## Your goal:
Copy all the entries word for word, but omit the pictures.
--- Material provided Enclosed Below ---
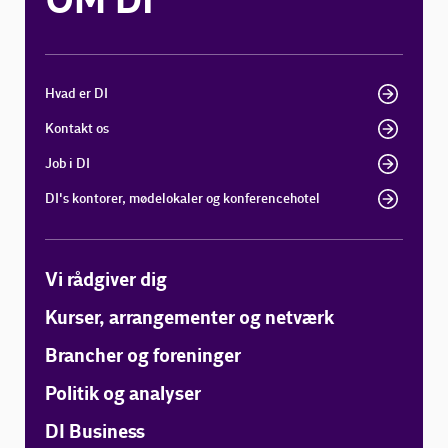
OM DI
Hvad er DI
Kontakt os
Job i DI
DI's kontorer, mødelokaler og konferencehotel
Vi rådgiver dig
Kurser, arrangementer og netværk
Brancher og foreninger
Politik og analyser
DI Business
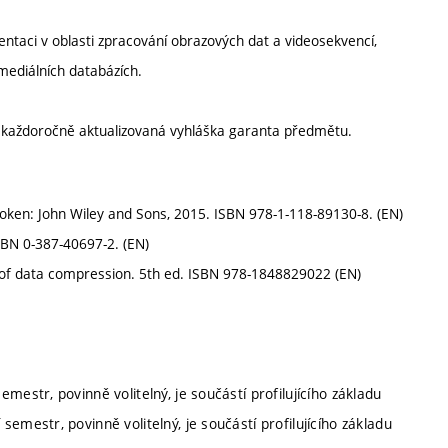
ntaci v oblasti zpracování obrazových dat a videosekvencí,
imediálních databázích.
í každoročně aktualizovaná vyhláška garanta předmětu.
oken: John Wiley and Sons, 2015. ISBN 978-1-118-89130-8. (EN)
BN 0-387-40697-2. (EN)
f data compression. 5th ed. ISBN 978-1848829022 (EN)
emestr, povinně volitelný, je součástí profilujícího základu
 semestr, povinně volitelný, je součástí profilujícího základu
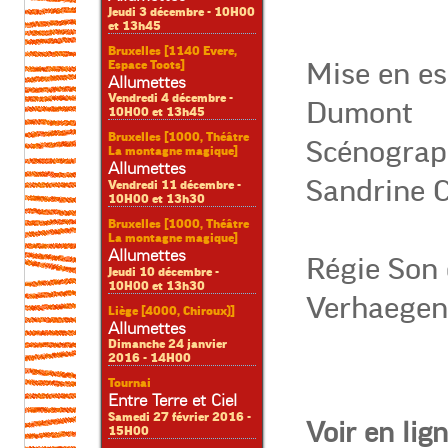
Jeudi 3 décembre - 10H00
et 13h45
Bruxelles [1140 Evere,
Espace Toots]
Mise en es
Allumettes
Vendredi 4 décembre -
Dumont
10H00 et 13h45
Bruxelles [1000, Théâtre
Scénograph
La montagne magique]
Allumettes
Sandrine C
Vendredi 11 décembre -
10H00 et 13h30
Bruxelles [1000, Théâtre
La montagne magique]
Allumettes
Régie Son 
Jeudi 10 décembre -
10H00 et 13h30
Verhaegen
Liège [4000, Chiroux)]
Allumettes
Dimanche 24 janvier
2016 - 14H00
Tournai
Entre Terre et Ciel
Samedi 27 février 2016 -
Voir en lig
15H00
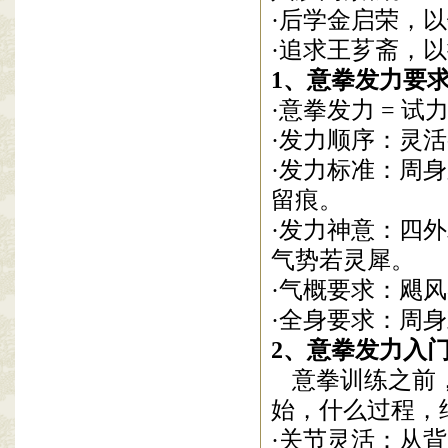
·后学金启荣，
以
·追求王芗斋，
1
、意拳发力要
·意拳发力
=
试
·发力顺序：灵活
·发力标准：周
留痕。
·发力神意：四
气势若灵犀。
·气概要求：飓
·全身要求：周
2
、意拳发力入
意拳训练之前
始，什么过程，
·关节灵活：从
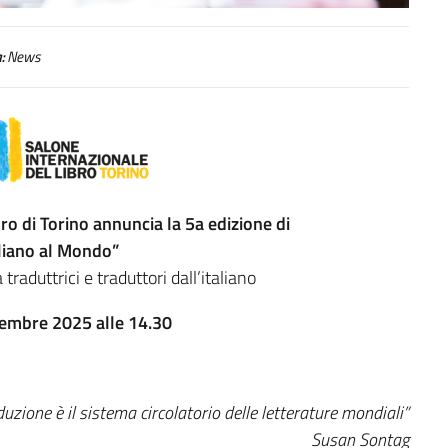
:
News
bro di Torino annuncia la 5a edizione di
aliano al Mondo”
traduttrici e traduttori dall’italiano
embre 2025 alle 14.30
duzione è il sistema circolatorio delle letterature mondiali”
Susan Sontag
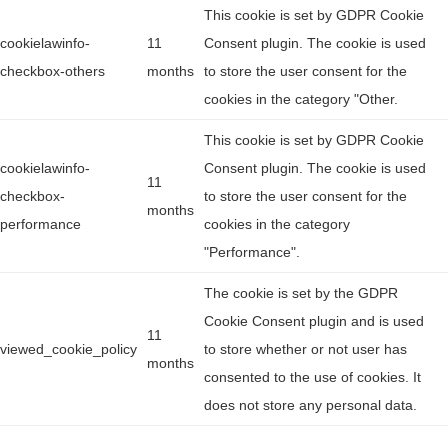
This cookie is set by GDPR Cookie
cookielawinfo-
11
Consent plugin. The cookie is used
checkbox-others
months
to store the user consent for the
cookies in the category "Other.
This cookie is set by GDPR Cookie
cookielawinfo-
Consent plugin. The cookie is used
11
checkbox-
to store the user consent for the
months
performance
cookies in the category
"Performance".
The cookie is set by the GDPR
Cookie Consent plugin and is used
11
viewed_cookie_policy
to store whether or not user has
months
consented to the use of cookies. It
does not store any personal data.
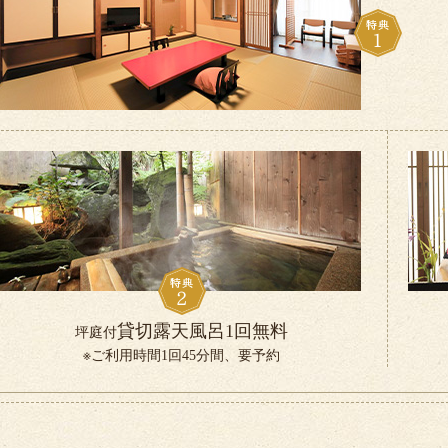
貸切露天風呂1回無料
坪庭付
※ご利用時間1回45分間、要予約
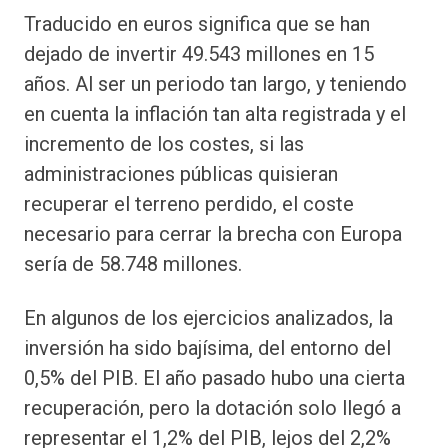
Traducido en euros significa que se han
dejado de invertir 49.543 millones en 15
años. Al ser un periodo tan largo, y teniendo
en cuenta la inflación tan alta registrada y el
incremento de los costes, si las
administraciones públicas quisieran
recuperar el terreno perdido, el coste
necesario para cerrar la brecha con Europa
sería de 58.748 millones.
En algunos de los ejercicios analizados, la
inversión ha sido bajísima, del entorno del
0,5% del PIB. El año pasado hubo una cierta
recuperación, pero la dotación solo llegó a
representar el 1,2% del PIB, lejos del 2,2%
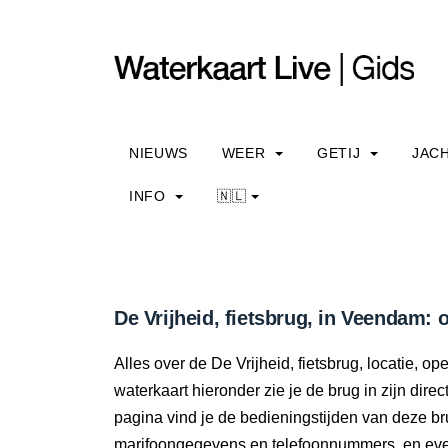
NIEUWS
WEER
GETIJ
JAC
INFO
🇳🇱
De Vrijheid, fietsbrug, in Veendam: 
Alles over de De Vrijheid, fietsbrug, locatie, 
waterkaart hieronder zie je de brug in zijn dir
pagina vind je de bedieningstijden van deze br
marifoongegevens en telefoonnummers, en even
--- End of Enclosed Material provided ---
## Exercise output:
OM DI
Hvad er DI
Kontakt os
Job i DI
DI's kontorer, mødelokaler og konferencehotel
Vi rådgiver dig
Kurser, arrangementer og netværk
Brancher og foreninger
Politik og analyser
DI Business
ntaci v oblasti zpracování obrazových dat a videosekvencí,
imediálních databázích.
í každoročně aktualizovaná vyhláška garanta předmětu.
oken: John Wiley and Sons, 2015. ISBN 978-1-118-89130-8. (EN)
BN 0-387-40697-2. (EN)
f data compression. 5th ed. ISBN 978-1848829022 (EN)
emestr, povinně volitelný, je součástí profilujícího základu
 semestr, povinně volitelný, je součástí profilujícího základu
Jeudi 3 décembre - 10H00
et 13h45
Bruxelles [1140 Evere,
Espace Toots]
Mise en es
Allumettes
Vendredi 4 décembre -
Dumont
10H00 et 13h45
Bruxelles [1000, Théâtre
Scénograph
La montagne magique]
Allumettes
Sandrine C
Vendredi 11 décembre -
10H00 et 13h30
Bruxelles [1000, Théâtre
La montagne magique]
Allumettes
Régie Son 
Jeudi 10 décembre -
10H00 et 13h30
Verhaegen
Liège [4000, Chiroux)]
Allumettes
Dimanche 24 janvier
2016 - 14H00
Tournai
Entre Terre et Ciel
Samedi 27 février 2016 -
Voir en lig
15H00
·后学金启荣，
以
·追求王芗斋，
1
、意拳发力要
·意拳发力
=
试
·发力顺序：灵活
·发力标准：周
留痕。
·发力神意：四
气势若灵犀。
·气概要求：飓
·全身要求：周
2
、意拳发力入
意拳训练之前
始，什么过程，
·关节灵活：从
:
News
bro di Torino annuncia la 5a edizione di
aliano al Mondo”
traduttrici e traduttori dall’italiano
embre 2025 alle 14.30
duzione è il sistema circolatorio delle letterature mondiali”
Susan Sontag
This cookie is set by GDPR Cookie
cookielawinfo-
11
Consent plugin. The cookie is used
checkbox-others
months
to store the user consent for the
cookies in the category "Other.
This cookie is set by GDPR Cookie
cookielawinfo-
Consent plugin. The cookie is used
11
checkbox-
to store the user consent for the
months
performance
cookies in the category
"Performance".
The cookie is set by the GDPR
Cookie Consent plugin and is used
11
viewed_cookie_policy
to store whether or not user has
months
consented to the use of cookies. It
does not store any personal data.
貸切露天風呂1回無料
坪庭付
※ご利用時間1回45分間、要予約
Traducido en euros significa que se han
dejado de invertir 49.543 millones en 15
años. Al ser un periodo tan largo, y teniendo
en cuenta la inflación tan alta registrada y el
incremento de los costes, si las
administraciones públicas quisieran
recuperar el terreno perdido, el coste
necesario para cerrar la brecha con Europa
sería de 58.748 millones.
En algunos de los ejercicios analizados, la
inversión ha sido bajísima, del entorno del
0,5% del PIB. El año pasado hubo una cierta
recuperación, pero la dotación solo llegó a
representar el 1,2% del PIB, lejos del 2,2%
NIEUWS
WEER
GETIJ
JAC
INFO
🇳🇱
De Vrijheid, fietsbrug, in Veendam: 
Alles over de De Vrijheid, fietsbrug, locatie, 
waterkaart hieronder zie je de brug in zijn dir
pagina vind je de bedieningstijden van deze br
marifoongegevens en telefoonnummers, en even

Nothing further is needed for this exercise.